### RECORDS:
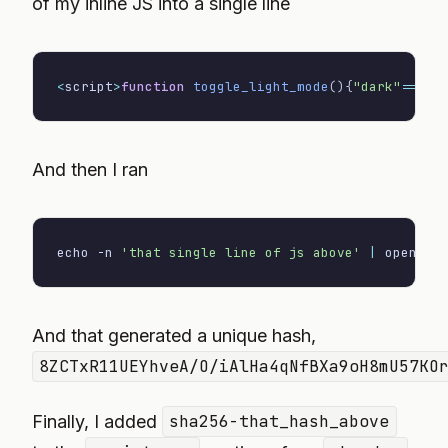
of my inline JS into a single line
<
script
>
function
toggle_light_mode
(
)
{
"dark"
==
loc
And then I ran
echo
-n
'that single line of js above'
|
 openssl
And that generated a unique hash,
8ZCTxR11UEYhveA/O/iAlHa4qNfBXa9oH8mU57KO
Finally, I added
sha256-that_hash_above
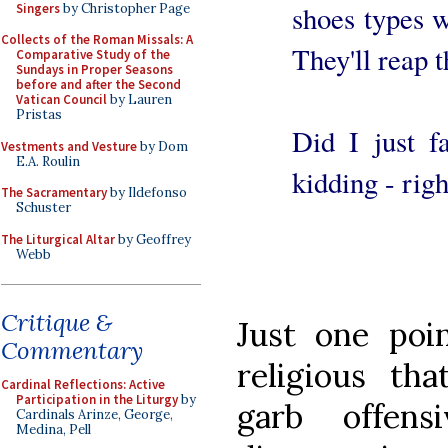
shoes types w
Singers
by Christopher Page
Collects of the Roman Missals: A
They'll reap 
Comparative Study of the
Sundays in Proper Seasons
before and after the Second
Vatican Council
by Lauren
Pristas
Did I just f
Vestments and Vesture
by Dom
E.A. Roulin
kidding - righ
The Sacramentary
by Ildefonso
Schuster
The Liturgical Altar
by Geoffrey
Webb
Critique &
Just one poi
Commentary
religious tha
Cardinal Reflections: Active
Participation in the Liturgy
by
garb offens
Cardinals Arinze, George,
Medina, Pell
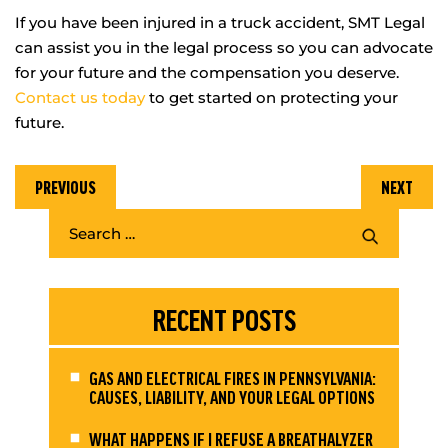
If you have been injured in a truck accident, SMT Legal
can assist you in the legal process so you can advocate
for your future and the compensation you deserve.
Contact us today
to get started on protecting your
future.
PREVIOUS
NEXT
RECENT POSTS
GAS AND ELECTRICAL FIRES IN PENNSYLVANIA:
CAUSES, LIABILITY, AND YOUR LEGAL OPTIONS
WHAT HAPPENS IF I REFUSE A BREATHALYZER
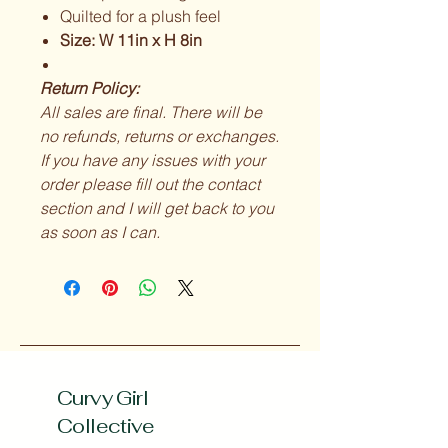
Quilted for a plush feel
Size: W 11in x H 8in
Return Policy:
All sales are final. There will be
no refunds, returns or exchanges.
If you have any issues with your
order please fill out the contact
section and I will get back to you
as soon as I can.
Curvy Girl
Collective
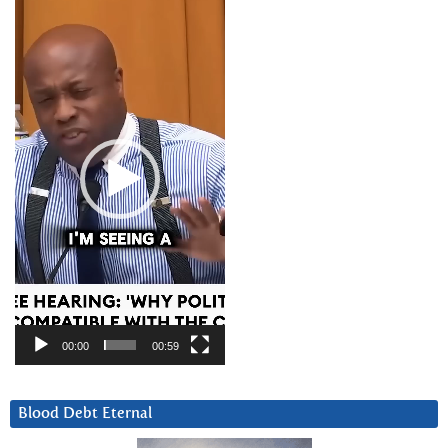
Video
Player
00:00
00:59
Blood Debt Eternal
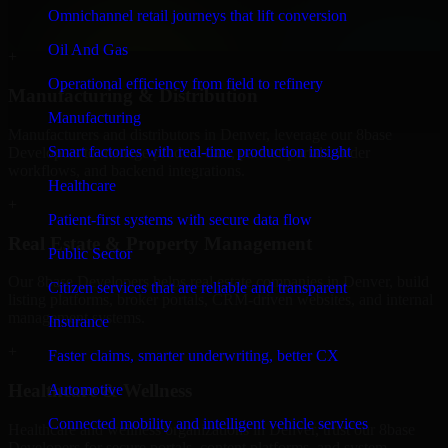
professional service providers in Denver, focusing on access control,
Omnichannel retail journeys that lift conversion
workflow automation, and system integrations.
Oil And Gas
+
Operational efficiency from field to refinery
Manufacturing & Distribution
Manufacturing
Manufacturers and distributors in Denver, leverage our 8base
Smart factories with real-time production insight
Developers to manage product data, partner portals, order
workflows, and backend integrations.
Healthcare
+
Patient-first systems with secure data flow
Real Estate & Property Management
Public Sector
Our 8base Developers helps real estate companies in Denver, build
Citizen services that are reliable and transparent
listing platforms, broker portals, CRM-driven websites, and internal
management systems.
Insurance
+
Faster claims, smarter underwriting, better CX
Healthcare & Wellness
Automotive
Connected mobility and intelligent vehicle services
Healthcare and wellness organizations in Denver, trust our 8base
Developers for secure portals, content platforms, and system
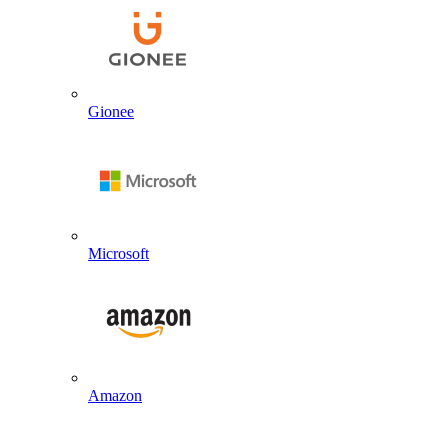
Gionee
Microsoft
Amazon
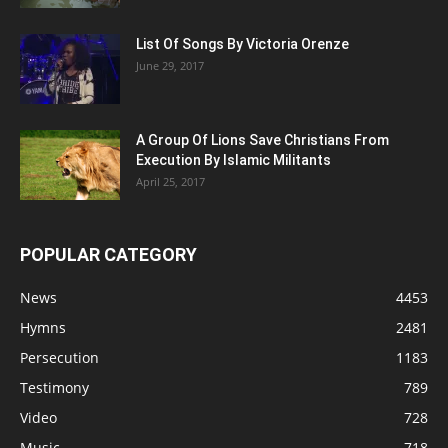
List Of Songs By Victoria Orenze
June 29, 2017
A Group Of Lions Save Christians From
Execution By Islamic Militants
April 25, 2017
POPULAR CATEGORY
News
4453
Hymns
2481
Persecution
1183
Testimony
789
Video
728
Music
718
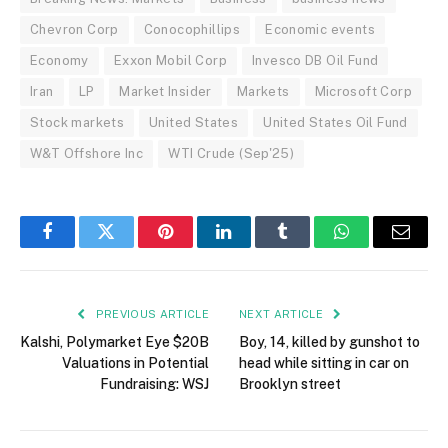
Chevron Corp
Conocophillips
Economic events
Economy
Exxon Mobil Corp
Invesco DB Oil Fund
Iran
LP
Market Insider
Markets
Microsoft Corp
Stock markets
United States
United States Oil Fund
W&T Offshore Inc
WTI Crude (Sep'25)
Facebook
Twitter
Pinterest
LinkedIn
Tumblr
WhatsApp
Email
PREVIOUS ARTICLE
NEXT ARTICLE
Kalshi, Polymarket Eye $20B
Boy, 14, killed by gunshot to
Valuations in Potential
head while sitting in car on
Fundraising: WSJ
Brooklyn street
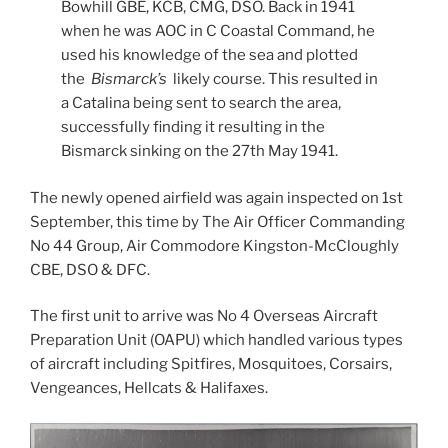
Bowhill GBE, KCB, CMG, DSO. Back in 1941
when he was AOC in C Coastal Command, he
used his knowledge of the sea and plotted
the
Bismarck’s
likely course. This resulted in
a Catalina being sent to search the area,
successfully finding it resulting in the
Bismarck sinking on the 27th May 1941.
The newly opened airfield was again inspected on 1st
September, this time by The Air Officer Commanding
No 44 Group, Air Commodore Kingston-McCloughly
CBE, DSO & DFC.
The first unit to arrive was No 4 Overseas Aircraft
Preparation Unit (OAPU) which handled various types
of aircraft including Spitfires, Mosquitoes, Corsairs,
Vengeances, Hellcats & Halifaxes.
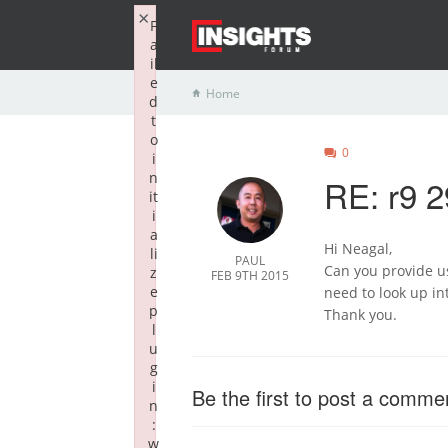
×
F
a
il
e
Home
d
t
o
0
i
n
RE: r9 2
it
i
a
Hi Neagal,
li
PAUL
Can you provide u
z
FEB 9TH 2015
e
need to look up in
p
Thank you.
l
u
g
i
Be the first to post a comme
n
:
w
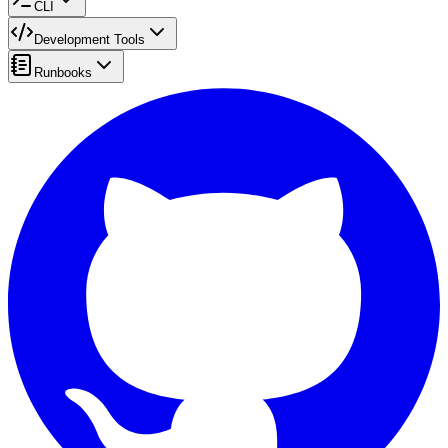
CLI
Development Tools
Runbooks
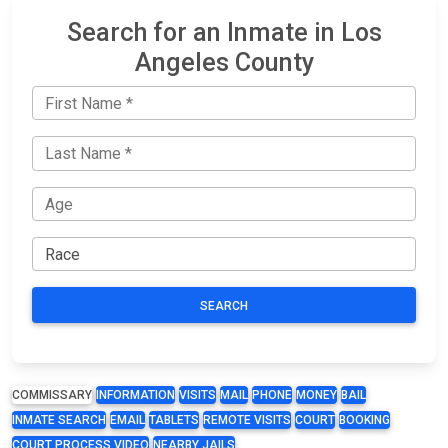
Search for an Inmate in Los
Angeles County
SEARCH
COMMISSARY
INFORMATION
VISITS
MAIL
PHONE
MONEY
BAIL
INMATE SEARCH
EMAIL
TABLETS
REMOTE VISITS
COURT
BOOKING
COURT PROCESS VIDEO
NEARBY JAILS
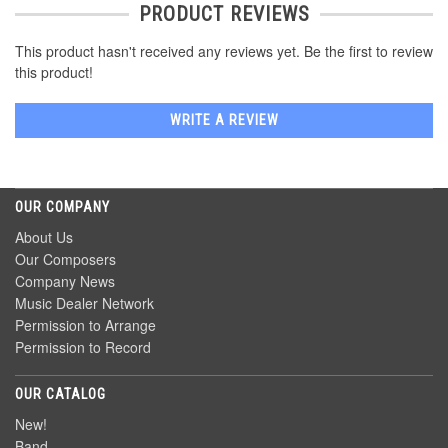
PRODUCT REVIEWS
This product hasn't received any reviews yet. Be the first to review
this product!
WRITE A REVIEW
OUR COMPANY
About Us
Our Composers
Company News
Music Dealer Network
Permission to Arrange
Permission to Record
OUR CATALOG
New!
Band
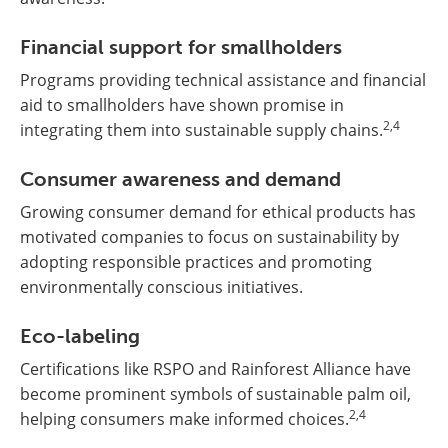
Financial support for smallholders
Programs providing technical assistance and financial
aid to smallholders have shown promise in
2,4
integrating them into sustainable supply chains.
Consumer awareness and demand
Growing consumer demand for ethical products has
motivated companies to focus on sustainability by
adopting responsible practices and promoting
environmentally conscious initiatives.
Eco-labeling
Certifications like RSPO and Rainforest Alliance have
become prominent symbols of sustainable palm oil,
2,4
helping consumers make informed choices.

### THE PROBLEM:
Find every line of the data above that holds the word "first", then state how many there are and nothing else.

### SOLUTION TO THE EXERCISE:
4